Madoff Trustee Sues JPMorgan Chase

Irving H. Picard, the trustee for the liquidation of Bernard Madoff’s asset management firm, has filed a complaint against JPMorgan Chase, claiming the bank had suspicions about Madoff’s Ponzi scheme going back to at least 2006, but waited until 2008 to alert authorities while it earned hundreds of millions of dollars from doing business with Madoff.

The complaint was filed under seal on Dec. 2, 2010 in the U.S. Bankruptcy Court for the Southern District of New York, but was unsealed Thursday and made available to the public.

The complaint seeks to recover nearly $1 billion in fees and profits, and an additional $5.4 billion in damages, for JPMorgan Chase’s decades-long role as the Bernard L. Madoff Investment Securities’ primary banker, allegedly aiding and abetting Madoff’s fraud.

“Incredibly, the bank’s top executives were warned in blunt terms about speculation that Madoff was running a Ponzi scheme, yet the bank appears to have been concerned only with protecting its own investments in BLMIS feeder funds,” said Deborah Renner, a partner at Picard’s law firm Baker & Hostetler. “As we allege in the complaint, JPMC had a palpable concern that Madoff was a fraud for years, but it was not until October 2008 that it reported Madoff to government officials. Even then, JPMC executives did not restrict the BLMIS bank account, even though it was being used to launder money from the Ponzi scheme.”

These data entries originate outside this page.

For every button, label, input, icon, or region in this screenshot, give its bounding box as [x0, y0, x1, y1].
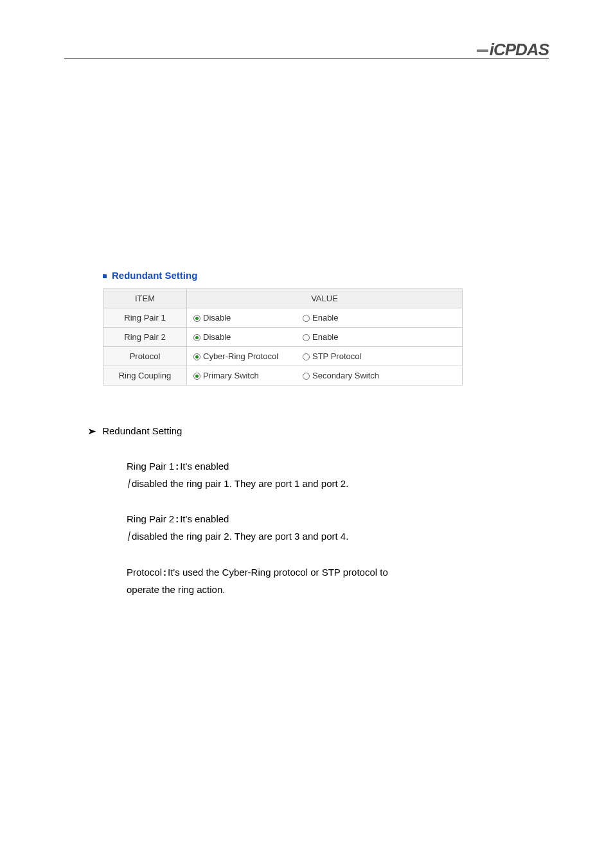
- item-cell: Protocol: [103, 347, 187, 366]
- radio-icon: [303, 315, 310, 322]
- radio-label: STP Protocol: [312, 351, 361, 361]
- chevron-right-icon: ➤: [87, 423, 96, 439]
- protocol-stp-radio[interactable]: STP Protocol: [303, 351, 412, 361]
- panel-title-row: Redundant Setting: [103, 270, 463, 281]
- radio-icon: [193, 373, 200, 380]
- def-text: It's enabled: [180, 461, 229, 472]
- header-value: VALUE: [187, 289, 463, 308]
- ring-coupling-primary-radio[interactable]: Primary Switch: [193, 371, 303, 380]
- def-label: Ring Pair 2: [127, 513, 174, 524]
- protocol-cyberring-radio[interactable]: Cyber-Ring Protocol: [193, 351, 303, 361]
- header-item: ITEM: [103, 289, 187, 308]
- panel-bullet-icon: [103, 274, 107, 278]
- colon-icon: :: [174, 510, 180, 527]
- value-cell: Primary SwitchSecondary Switch: [187, 366, 463, 385]
- header-divider: [64, 58, 549, 58]
- def-label: Ring Pair 1: [127, 461, 174, 472]
- def-line: /disabled the ring pair 2. They are port…: [127, 527, 499, 545]
- table-row: Ring Pair 2DisableEnable: [103, 328, 463, 347]
- item-cell: Ring Pair 1: [103, 308, 187, 328]
- table-row: ProtocolCyber-Ring ProtocolSTP Protocol: [103, 347, 463, 366]
- colon-icon: :: [162, 563, 168, 581]
- section-heading: Redundant Setting: [102, 425, 182, 436]
- logo-bar-icon: [477, 49, 488, 52]
- radio-icon: [303, 334, 310, 341]
- table-row: Ring CouplingPrimary SwitchSecondary Swi…: [103, 366, 463, 385]
- ring-pair-2-enable-radio[interactable]: Enable: [303, 332, 412, 342]
- def-text: It's enabled: [180, 513, 229, 524]
- value-cell: DisableEnable: [187, 328, 463, 347]
- brand-logo: iCPDAS: [477, 40, 549, 60]
- radio-label: Primary Switch: [203, 371, 259, 380]
- def-text: It's used the Cyber-Ring protocol or STP…: [168, 567, 388, 578]
- def-text: disabled the ring pair 2. They are port …: [132, 531, 348, 542]
- def-text: disabled the ring pair 1. They are port …: [132, 478, 348, 489]
- radio-icon: [193, 334, 200, 341]
- item-cell: Ring Coupling: [103, 366, 187, 385]
- radio-icon: [303, 353, 310, 360]
- radio-label: Disable: [203, 332, 231, 342]
- section-heading-row: ➤ Redundant Setting: [88, 422, 499, 439]
- redundant-setting-panel: Redundant Setting ITEM VALUE Ring Pair 1…: [103, 270, 463, 385]
- slash-icon: /: [127, 526, 132, 548]
- radio-icon: [303, 373, 310, 380]
- value-cell: DisableEnable: [187, 308, 463, 328]
- def-ring-pair-1: Ring Pair 1:It's enabled/disabled the ri…: [127, 457, 499, 492]
- redundant-setting-table: ITEM VALUE Ring Pair 1DisableEnableRing …: [103, 288, 463, 385]
- ring-pair-2-disable-radio[interactable]: Disable: [193, 332, 303, 342]
- colon-icon: :: [174, 457, 180, 475]
- def-line: /disabled the ring pair 1. They are port…: [127, 475, 499, 492]
- def-line: Ring Pair 2:It's enabled: [127, 510, 499, 527]
- radio-label: Disable: [203, 313, 231, 323]
- radio-icon: [193, 315, 200, 322]
- radio-label: Enable: [312, 313, 338, 323]
- radio-label: Cyber-Ring Protocol: [203, 351, 278, 361]
- def-label: Protocol: [127, 567, 162, 578]
- radio-icon: [193, 353, 200, 360]
- value-cell: Cyber-Ring ProtocolSTP Protocol: [187, 347, 463, 366]
- ring-pair-1-enable-radio[interactable]: Enable: [303, 313, 412, 323]
- def-ring-pair-2: Ring Pair 2:It's enabled/disabled the ri…: [127, 510, 499, 545]
- section-block: ➤ Redundant Setting Ring Pair 1:It's ena…: [88, 422, 499, 598]
- ring-pair-1-disable-radio[interactable]: Disable: [193, 313, 303, 323]
- item-cell: Ring Pair 2: [103, 328, 187, 347]
- radio-label: Enable: [312, 332, 338, 342]
- brand-logo-text: iCPDAS: [490, 40, 549, 59]
- slash-icon: /: [127, 473, 132, 495]
- table-header-row: ITEM VALUE: [103, 289, 463, 308]
- panel-title: Redundant Setting: [112, 270, 197, 281]
- def-protocol: Protocol:It's used the Cyber-Ring protoc…: [127, 563, 499, 598]
- def-line: Ring Pair 1:It's enabled: [127, 457, 499, 475]
- radio-label: Secondary Switch: [312, 371, 379, 380]
- ring-coupling-secondary-radio[interactable]: Secondary Switch: [303, 371, 412, 380]
- table-row: Ring Pair 1DisableEnable: [103, 308, 463, 328]
- def-line: Protocol:It's used the Cyber-Ring protoc…: [127, 563, 499, 581]
- def-line: operate the ring action.: [127, 581, 499, 598]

The trustee alleges that JPMorgan Chase ignored its anti-money laundering obligations and repeatedly allowed suspicious transactions for high dollar amounts to occur in the Madoff account. The complaint alleges that, as Madoff’s banker for over two decades, JPMorgan Chase had financial reports in its possession that provided clear evidence of fraud and led a prominent fund manager at the bank to conclude that fraudulent activity was highly likely.

Employees at Chase also had concerns about Friehling & Horowitz, the small three-employee accounting firm located in a suburban strip mall in New City, N.Y., that audited Madoff’s lucrative investment management business.

“Let's go see Friehling and Horowitz the next time we're in NY,” one of the bankers wrote,.” to see that the address isn't a car wash at least."

It was not until early 2006 that JPMorgan Chase performed even minimal due diligence on Friehling, according to the lawsuit. One JPMorgan Chase employee noted in an e-mail that “a quick check found that they [Friehling] are not registerred [sic] with the Public Company Accounting Oversight Board, nor are they subject to peer reviews from the American Institute of Certified Public Accountants. Additionally, they have no website to provide background on their organization.”

Another employee noted that the choice of Friehling & Horowitz was an “odd choice” and questioned whether such a small firm was even competent to conduct an audit of an investment firm with “$650m in shareholder capital.”

In 2007, another JPMorgan Chase said he heard from a co-worker at lunch that “there is a well-known cloud over the head of Madoff and that his returns are speculated to be part of a [P]onzi scheme—he said if we google the guy we can see the articles for ourselves—Pls do that and let us know what you find."

JPMorgan Chase said in a statement that the lawsuit "is meritless and is based on distortions of both the relevant facts and the governing law," according to The Wall Street Journal, and claimed it "did not know about or in any way become a party to the fraud orchestrated by Bernard Madoff."

In October 2008, JPMorgan Chase filed a suspicious activity report with British authorities to relay some of its concerns about Madoff, but not the U.S. Securities and Exchange Commission. It said in a filing with the U.K.’s Serious Organized Crime Agency that the claims for Madoff’s investments were “too good to be true—which means it probably is.” Two months later, Madoff confessed the Ponzi scheme to his two sons, calling it “one big lie,” and they alerted U.S. authorities. Madoff is currently serving a 150-year prison sentence.

Another lawsuit unsealed Friday by the Madoff trustee accused Mets owners Fred Wilpon and Saul Katz of gaining $300 million in fictitious profits from their investments with Madoff and withdrawing more than $90 million from their Madoff accounts.